Trombosit yüksekliği ve trombosit düşüklüğü kavramları özellikle kan testi yapan kişilerin dikkat etmiş olduğu kan değerlerindendir. Trombosit genel olarak vücutta meydana gelen kanamaların kanın pıhtılaşmasını sağlayarak durmasını sağlayan parçacıklardır. Kandaki trombosit değerlerinin düşük olması herhangi bir yaralanma esnasında kişinin kanında pıhtılılaşma çok geç meydana geldiğinden dolayı kanamanın geç durmasına neden olur. Aynı şekilde kandaki trombosit değerlerini yüksek olması vücutta meydana gelen kanamaların kısa süre içerisinde durmasını sağlamaktadır. Bu nedenden dolayı trombosit değeri düşük olan kişiler tedavi altına alınması gereken kişilerdir.

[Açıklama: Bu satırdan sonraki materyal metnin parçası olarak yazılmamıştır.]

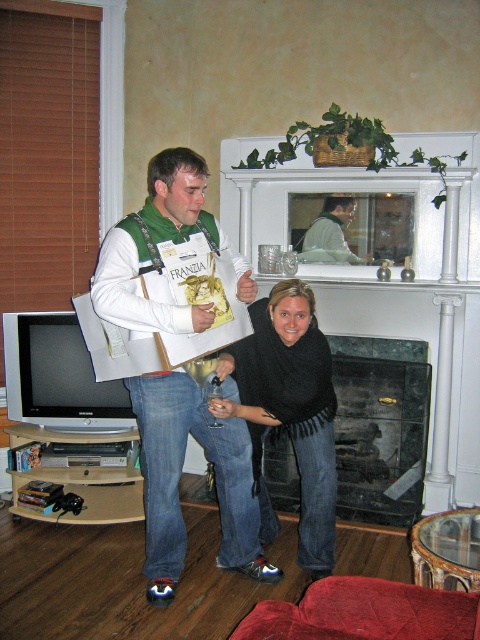 Does green marble fireplace at upper center have a greater width compared to black knitwear at center?

Indeed, green marble fireplace at upper center has a greater width compared to black knitwear at center.

Does point (453, 301) come behind point (292, 435)?

That is True.

In order to click on green marble fireplace at upper center in this screenshot , I will do `click(391, 278)`.

Can you confirm if matte green vest at center is taller than black knitwear at center?

Correct, matte green vest at center is much taller as black knitwear at center.

Is point (166, 548) positioned behind point (314, 493)?

That is False.

The image size is (480, 640). Identify the location of matte green vest at center. (179, 480).

You are a GUI agent. You are given a task and a screenshot of the screen. Output one action in this format:
    pyautogui.click(x=<x>, y=<y>)
    Task: Click on the matte green vest at center
    
    Given the screenshot: What is the action you would take?
    pyautogui.click(x=179, y=480)

Does black knitwear at center have a lesser height compared to black marble fireplace at center?

No, black knitwear at center is not shorter than black marble fireplace at center.

Between black knitwear at center and black marble fireplace at center, which one has less height?

With less height is black marble fireplace at center.

Locate an element on the screen. The width and height of the screenshot is (480, 640). black knitwear at center is located at coordinates (288, 412). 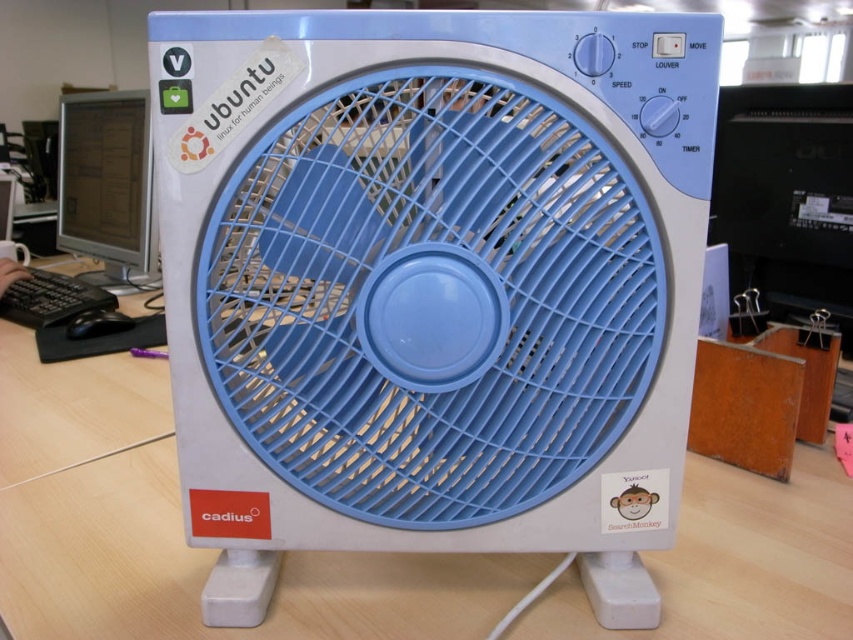 Question: Which point appears closest to the camera in this image?

Choices:
 (A) (364, 584)
 (B) (575, 472)

Answer: (B)

Question: Does blue plastic fan at center have a greater width compared to matte black monitor at left?

Choices:
 (A) no
 (B) yes

Answer: (B)

Question: Which point is farther from the camera taking this photo?

Choices:
 (A) pyautogui.click(x=90, y=132)
 (B) pyautogui.click(x=180, y=132)

Answer: (A)

Question: Among these objects, which one is nearest to the camera?

Choices:
 (A) blue plastic fan at center
 (B) white plastic computer desk at center

Answer: (A)

Question: Is blue plastic fan at center bigger than white plastic computer desk at center?

Choices:
 (A) no
 (B) yes

Answer: (A)

Question: Does blue plastic fan at center appear on the right side of white plastic computer desk at center?

Choices:
 (A) no
 (B) yes

Answer: (B)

İnsan bedeni üzerinde yapılan araştırmalar sonucunda kanda bulunan trombosit parçacıklarının maksimum 10 gün yaşadığı tespit edilmişti. 10 gün sonrasında yeni trombositlerin kan içerisine dahil olması sağlıklı yaşamak adına önemlidir. Yetişkin bir bireyin vücudunda yaklaşık olarak 400 bin civarında trombosit hücresi bulunmaktadır. Uzmanlar trombosit hücre sayısının 150 bin değerinin altına düşmesi durumunda kişinin ciddi tehlikeleri yüzleşe bileceğini belirtmektedir.
Trombosit üretiminden sorumlu olan organ canlılar için yaşamsal önemi bulunan karaciğerdir. İşlevini tamamlamış olan trombosit hücreleri dalağa gönderilerek burada parçalanır. Dalakta işlevsel bozukluk olması durumunda kandaki trombosit seviyesi ciddi derecede yükselir. Durumun böyle olmasındaki temel neden dalağın trombositleri parçalayamamasıdır. Dalak aşırı derecede çalışacak olursa kan içerisinde yer alan trombositlerin büyük bölümünü kısa süre içerisinde parçalayacağından dolayı kandaki trombosit seviyesinde ciddi manada düşüş yaşanır. Hem trombosit yüksekliği hem de trombosit düşüklüğü istenmeyen bir durumdur ve tedavi edilmesi gereken bir sorundur. Trombositler kemik iliği içerisinde bulunan megakoryosit adı verilen hücreler aracılığıyla üretilmektedir. Kemik iliğinde meydana gelen problemler sonucunda trombosit üretiminde ciddi derecede dengesizlik meydana gelir. Bu nedenden dolayı kemik iliği ile alakalı problemlerin ortadan kaldırılması gerekmektedir.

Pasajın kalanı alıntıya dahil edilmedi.